Time to peak plasma concentration

1 hour {01}.

Elimination:
    Renal, less than 1% as chlorambucil or phenylacetic acid mustard {01}.
    In dialysis—Not dialyzable {01}.


Precautions to Consider

Cross-sensitivity and/or related problems

Patients sensitive to other alkylating agents (i.e., those who experience skin rash) may also be sensitive to chlorambucil {01}.

Carcinogenicity

Secondary malignancies are potential delayed effects of many antineoplastic agents, although it is not clear whether the effect is related to their mutagenic or immunosuppressive action. The effect of dose and duration of therapy is also unknown, although risk seems to increase with long-term use. Although information is limited, available data seem to indicate that the carcinogenic risk is greatest with the alkylating agents.

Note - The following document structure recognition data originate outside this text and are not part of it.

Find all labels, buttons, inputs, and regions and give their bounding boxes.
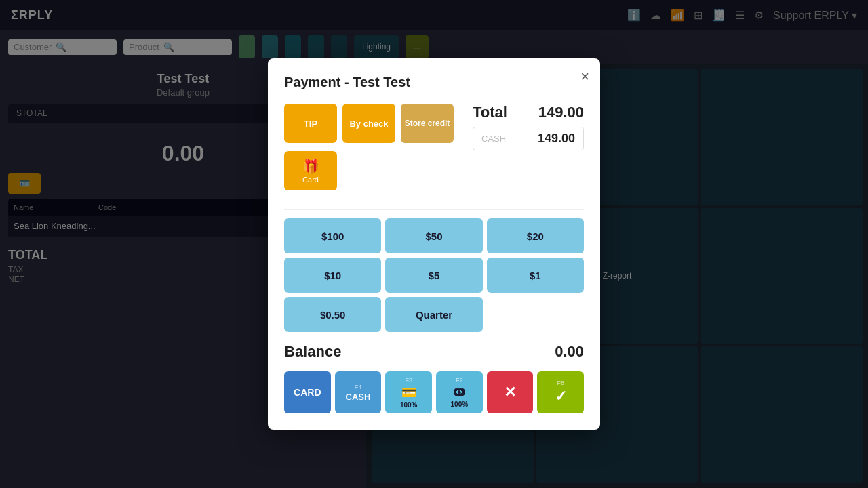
card-payment-button[interactable]: CARD [284, 371, 331, 413]
confirm-button[interactable]: F8 ✓ [537, 371, 584, 413]
denom-1[interactable]: $1 [487, 258, 584, 293]
denomination-grid: $100 $50 $20 $10 $5 $1 $0.50 Quarter [284, 218, 584, 332]
cash-fkey: F4 [355, 384, 362, 390]
denom-empty [487, 297, 584, 332]
payment-methods-row: TIP By check Store credit [284, 104, 454, 143]
denom-quarter[interactable]: Quarter [385, 297, 482, 332]
voucher-fkey: F2 [456, 377, 463, 384]
cash-payment-label: CASH [346, 392, 371, 402]
gift-icon: 🎁 [302, 158, 319, 174]
gift-card-button[interactable]: 🎁 Card [284, 151, 337, 190]
denom-10[interactable]: $10 [284, 258, 381, 293]
modal-close-button[interactable]: × [580, 69, 589, 84]
payment-method-section: TIP By check Store credit 🎁 Card [284, 104, 454, 199]
cash-field-label: CASH [481, 134, 538, 144]
card-payment-label: CARD [294, 387, 321, 398]
credit-pct: 100% [400, 401, 418, 409]
voucher-icon: 🎟 [453, 385, 465, 399]
confirm-fkey: F8 [557, 380, 564, 386]
modal-overlay[interactable]: Payment - Test Test × TIP By check Store… [0, 0, 868, 488]
voucher-pct: 100% [451, 401, 469, 408]
modal-separator [284, 209, 584, 210]
modal-total-label: Total [473, 104, 507, 121]
modal-total-value: 149.00 [538, 104, 584, 121]
cancel-icon: ✕ [504, 384, 516, 401]
payment-modal: Payment - Test Test × TIP By check Store… [268, 58, 600, 430]
denom-050[interactable]: $0.50 [284, 297, 381, 332]
balance-row: Balance 0.00 [284, 340, 584, 363]
modal-top: TIP By check Store credit 🎁 Card Total 1… [284, 104, 584, 199]
gift-card-row: 🎁 Card [284, 151, 454, 190]
gift-card-label: Card [302, 176, 319, 184]
confirm-icon: ✓ [555, 388, 567, 405]
cancel-button[interactable]: ✕ [487, 371, 534, 413]
denom-100[interactable]: $100 [284, 218, 381, 253]
cash-payment-button[interactable]: F4 CASH [335, 371, 382, 413]
credit-fkey: F3 [405, 377, 412, 384]
credit-card-button[interactable]: F3 💳 100% [385, 371, 432, 413]
voucher-button[interactable]: F2 🎟 100% [436, 371, 483, 413]
modal-actions: CARD F4 CASH F3 💳 100% F2 🎟 100% ✕ [284, 371, 584, 413]
bycheck-button[interactable]: By check [342, 104, 395, 143]
denom-50[interactable]: $50 [385, 218, 482, 253]
credit-icon: 💳 [401, 385, 416, 400]
denom-5[interactable]: $5 [385, 258, 482, 293]
store-credit-button[interactable]: Store credit [401, 104, 454, 143]
cash-input-row[interactable]: CASH 149.00 [473, 127, 584, 150]
total-section: Total 149.00 CASH 149.00 [473, 104, 584, 199]
tip-button[interactable]: TIP [284, 104, 337, 143]
modal-title: Payment - Test Test [284, 75, 584, 90]
balance-value: 0.00 [555, 343, 584, 361]
denom-20[interactable]: $20 [487, 218, 584, 253]
modal-total-row: Total 149.00 [473, 104, 584, 121]
balance-label: Balance [284, 343, 341, 361]
cash-field-value: 149.00 [538, 131, 575, 146]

Chlorambucil has been shown to be carcinogenic in mice {01}and in humans {10}. There are many reports of acute leukemia occurring in patients treated with chlorambucil for both malignant and nonmalignant diseases {01}, often in combination with radiation or other chemotherapy {01} {06}. Risk appears to be related to cumulative dose and duration of therapy, but a threshold cumulative dose has not been defined {01} {06}.

Mutagenicity

Chlorambucil has been shown to cause chromatid or chromosome damage in humans {01} {06}.

Pregnancy/Reproduction
Fertility—
Gonadal suppression, resulting in amenorrhea or azoospermia, may occur in patients taking antineoplastic therapy, especially with the alkylating agents. In general, these effects appear to be related to dose and length of therapy and may be irreversible. Prediction of the degree of testicular or ovarian function impairment is complicated by the common use of combinations of several antineoplastics, which makes it difficult to assess the effects of individual agents.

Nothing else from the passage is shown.